Somewhere, 300 miles away, the man with the grin, who had spent decades in the business running successful newspapers, was now taking great pleasure in bleeding the dignity from organizations and communities he neither knew nor would ever know. Surely, the cold details were in his report sent to the "vulture capitalist" in New York.
It didn't take me long to quit that bunch.
But I didn't quit doing what I love. Bzdek, too, hasn't given up either, as painful as it is to watch what’s happening to the “state newspaper,” the one that won the battle with the Rocky Mountain News as the last big Colorado paper left standing.
He notes that while social media giants have chewed up local advertising of all mediums — if you think newspapers have been pared down, ask someone at a local radio station, or my friend in Grand Junction who works for the Yellow Pages — a resurgence is gaining momentum of late, getting back to the basics, the standards to which newspapers stringently adhere.
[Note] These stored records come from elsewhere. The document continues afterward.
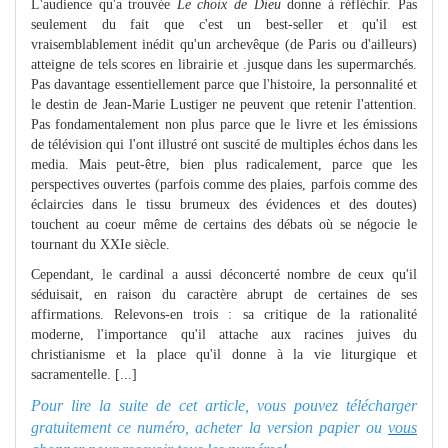
L'audience qu'a trouvée
Le choix de Dieu
donne à réfléchir. Pas
seulement du fait que c'est un best-seller et qu'il est
vraisemblablement inédit qu'un archevêque (de Paris ou d'ailleurs)
atteigne de tels scores en librairie et .jusque dans les supermarchés.
Pas davantage essentiellement parce que l'histoire, la personnalité et
le destin de Jean-Marie Lustiger ne peuvent que retenir l'attention.
Pas fondamentalement non plus parce que le livre et les émissions
de télévision qui l'ont illustré ont suscité de multiples échos dans les
media. Mais peut-être, bien plus radicalement, parce que les
perspectives ouvertes (parfois comme des plaies, parfois comme des
éclaircies dans le tissu brumeux des évidences et des doutes)
touchent au coeur même de certains des débats où se négocie le
tournant du XXIe siècle.
Cependant, le cardinal a aussi déconcerté nombre de ceux qu'il
séduisait, en raison du caractère abrupt de certaines de ses
affirmations. Relevons-en trois : sa critique de la rationalité
moderne, l'importance qu'il attache aux racines juives du
christianisme et la place qu'il donne à la vie liturgique et
sacramentelle. [...]
Pour lire la suite de cet article, vous pouvez télécharger
gratuitement ce numéro, acheter la version papier ou
vous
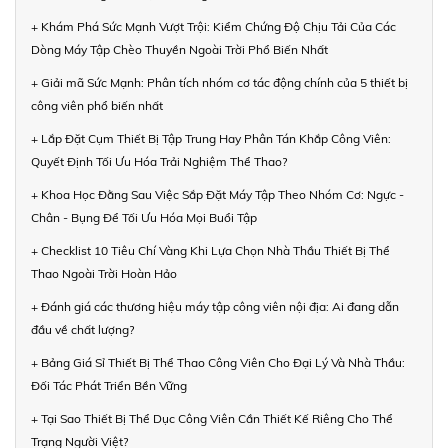
+ Khám Phá Sức Mạnh Vượt Trội: Kiểm Chứng Độ Chịu Tải Của Các
Dòng Máy Tập Chèo Thuyền Ngoài Trời Phổ Biến Nhất
+ Giải mã Sức Mạnh: Phân tích nhóm cơ tác động chính của 5 thiết bị
công viên phổ biến nhất
+ Lắp Đặt Cụm Thiết Bị Tập Trung Hay Phân Tán Khắp Công Viên:
Quyết Định Tối Ưu Hóa Trải Nghiệm Thể Thao?
+ Khoa Học Đằng Sau Việc Sắp Đặt Máy Tập Theo Nhóm Cơ: Ngực -
Chân - Bụng Để Tối Ưu Hóa Mọi Buổi Tập
+ Checklist 10 Tiêu Chí Vàng Khi Lựa Chọn Nhà Thầu Thiết Bị Thể
Thao Ngoài Trời Hoàn Hảo
+ Đánh giá các thương hiệu máy tập công viên nội địa: Ai đang dẫn
đầu về chất lượng?
+ Bảng Giá Sỉ Thiết Bị Thể Thao Công Viên Cho Đại Lý Và Nhà Thầu:
Đối Tác Phát Triển Bền Vững
+ Tại Sao Thiết Bị Thể Dục Công Viên Cần Thiết Kế Riêng Cho Thể
Trạng Người Việt?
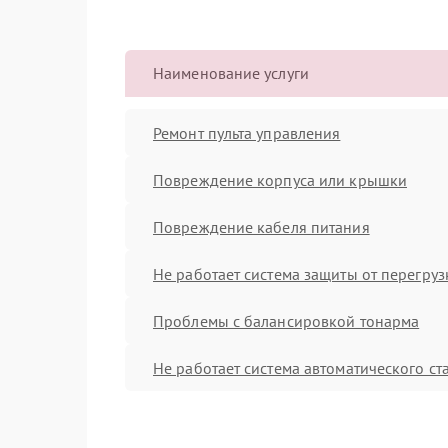
Наименование услуги
Ремонт пульта управления
Повреждение корпуса или крышки
Повреждение кабеля питания
Не работает система защиты от перегруз
Проблемы с балансировкой тонарма
Не работает система автоматического ст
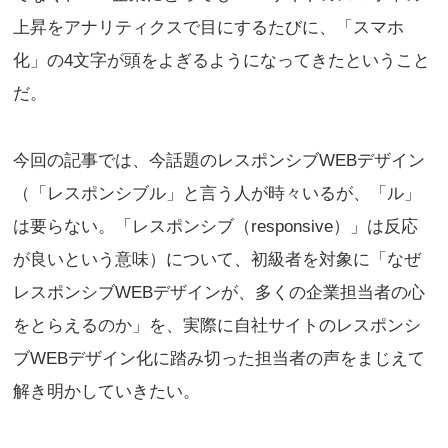
上昇をアナリティクスで目にするたびに、「スマホ
化」の4文字が頭をよぎるようになってきたということ
だ。
今回の記事では、今話題のレスポンシブWEBデザイン
（「レスポンシブル」と言う人が時々いるが、「ル」
は要らない。「レスポンシブ（responsive）」は反応
が良いという意味）について、初級者を対象に「なぜ
レスポンシブWEBデザインが、多くの企業担当者の心
をとらえるのか」を、実際に自社サイトのレスポンシ
ブWEBデザイン化に踏み切った担当者の声をまじえて
解き明かしていきたい。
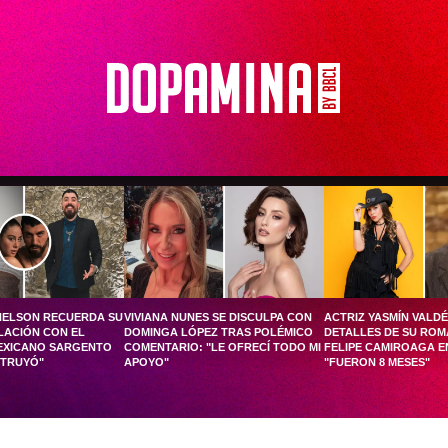
HELSON RECUERDA SU
VIVIANA NUNES SE DISCULPA CON
ACTRIZ YASMÍN VALD
LACIÓN CON EL
DOMINGA LÓPEZ TRAS POLÉMICO
DETALLES DE SU RO
EXICANO SARGENTO
COMENTARIO: "LE OFRECÍ TODO MI
FELIPE CAMIROAGA EN
STRUYÓ"
APOYO"
"FUERON 8 MESES"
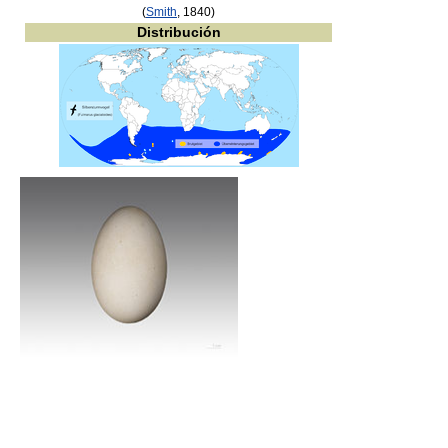
(
Smith
, 1840)
Distribución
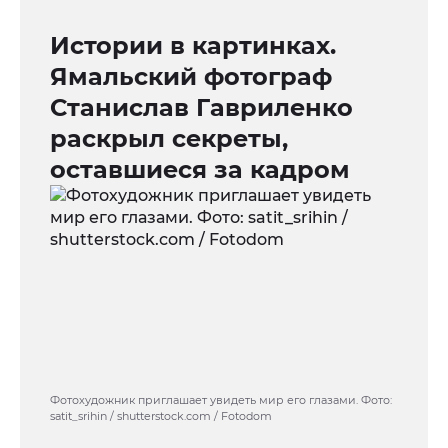
Истории в картинках.
Ямальский фотограф
Станислав Гавриленко
раскрыл секреты,
оставшиеся за кадром
Фотохудожник приглашает увидеть мир его глазами. Фото:
satit_srihin / shutterstock.com / Fotodom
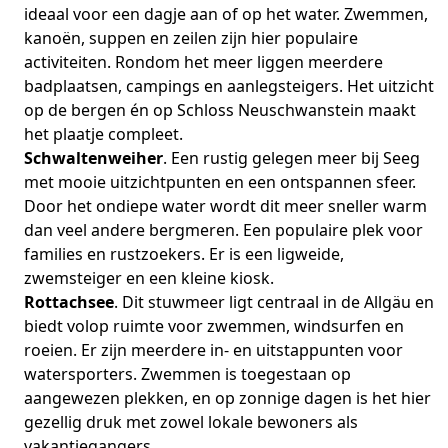
ideaal voor een dagje aan of op het water. Zwemmen,
kanoën, suppen en zeilen zijn hier populaire
activiteiten. Rondom het meer liggen meerdere
badplaatsen, campings en aanlegsteigers. Het uitzicht
op de bergen én op Schloss Neuschwanstein maakt
het plaatje compleet.
Schwaltenweiher
. Een rustig gelegen meer bij Seeg
met mooie uitzichtpunten en een ontspannen sfeer.
Door het ondiepe water wordt dit meer sneller warm
dan veel andere bergmeren. Een populaire plek voor
families en rustzoekers. Er is een ligweide,
zwemsteiger en een kleine kiosk.
Rottachsee
. Dit stuwmeer ligt centraal in de Allgäu en
biedt volop ruimte voor zwemmen, windsurfen en
roeien. Er zijn meerdere in- en uitstappunten voor
watersporters. Zwemmen is toegestaan op
aangewezen plekken, en op zonnige dagen is het hier
gezellig druk met zowel lokale bewoners als
vakantiegangers.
Facebook, he says, has shown that its sources can't be trusted, that it was used by Russians for propaganda and that it didn't care about "the privacy of their readers' data."
Meanwhile, 7-in-10 Americans are reached every month by newspapers and their websites. Bzdek quotes Nielsen Scarborough: "Notably, millennials 21-34 make up 25 percent of the U.S. population and now represent 24 percent of the total monthly newspaper readership."
Still, some are convinced that local journalism just can't stand up to the strain, that newspapers will collapse soon enough and that what's happening at the Post is a precursor of a medium losing to transition.
Not true.
And I can illustrate with a sample from the myriad examples out there. In 2015, Andre Johnson, and in 2018, Eric Hosmer, star athletes in Houston and Kansas City, respectively, took out full page ads in their local newspapers to thank fans after moving on to teams in other cities. Hosmer, 28, a millennial if ever there ever was one with 450,000 Twitter followers, along with Johnson, chose the newspaper because newspaper readers are engaged.
Locally, the Ouray Ice Park, Inc., the Ridgway Chautauqua Society and Five Guys and a Sign all made large investments recently with the Plaindealer to deliver their respective organizations' messages.
Need more? This week Mark Zuckerberg, founder of Facebook, apologized to his users for a "breach of trust" in the Cambridge Analytica scandal. In which medium did Zuckerberg choose to make this apology? He purchased full page newspaper ads to say "I promise to do better for you."
The medium is the message. If you trust the medium, you’ll have a better chance of trusting the message.

Alan Todd is co-publsiher of the Ouray County Plaindealer.